I know it feels like it was just yesterday that Endeavour returned from its mission to the International Space Station. With the new compressed space shuttle schedule, get used to it – NASA’s got a lot of missions to schedule if they’re going to hit their 2010 completion date of the International Space Station. Next up, Discovery. The shuttle was moved out to the launch pad on Sunday, and now awaits its October 23rd launch.
The shuttle made the 5.5 km (3.4 mile) journey from the Vehicle Assembly Building to its launch pad at NASA’s Kennedy Space Center. It started out at 6:47 am EDT, and was firmly down at the launch pad at 1:15 pm. The huge crawler transporter only moves about 1.6 kph (1 mph), so it’s really slow going.

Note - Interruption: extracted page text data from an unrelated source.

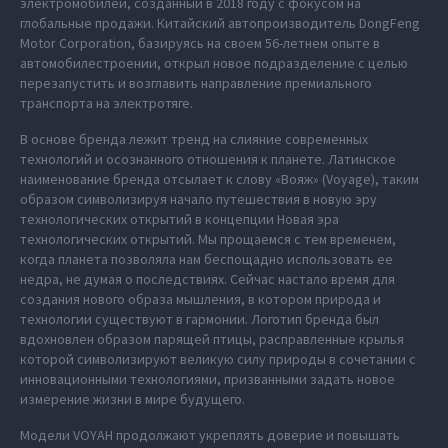
электромобилей, созданный в 2018 году с фокусом на
глобальные продажи. Китайский автопроизводитель DongFeng
Motor Corporation, базируясь на своем 56-летнем опыте в
автомобилестроении, открыл новое подразделение с целью
перезапустить и возглавить направление премиального
транспорта на электротяге.
В основе бренда лежит тренд на слияние современных
технологий и осознанного отношения к планете. Латинское
наименование бренда отсылает к слову «Вояж» (Voyage), таким
образом символизируя начало путешествия в новую эру
технологических открытий в концепции Новая эра
технологических открытий. Мы прощаемся с тем временем,
когда планета позволяла нам беспощадно использовать ее
недра, не думая о последствиях. Сейчас настало время для
создания нового образа мышления, в котором природа и
технологии существуют в гармонии. Логотип бренда был
вдохновлен образом парящей птицы, расправленные крылья
которой символизируют великую силу природы в сочетании с
инновационными технологиями, призванными задать новое
измерение жизни в мире будущего.
Модели VOYAH продолжают укреплять доверие и повышать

With the shuttle on the pad, everyone still has a series of activities to complete before the beginning of mission STS-120. The crew will arrive on October 7th, and perform a dress rehearsal on October 10th.
If all goes well, Discovery will blast off on October 23rd, once again bound for the International Space Station. The shuttle will be carrying the US-built Harmony module. This six-hatched cylinder will serve as a pressurized gateway to attach future science laboratories to the station.
The STS-120 crew is led by Pam Melroy, only the second woman ever to command a space shuttle mission.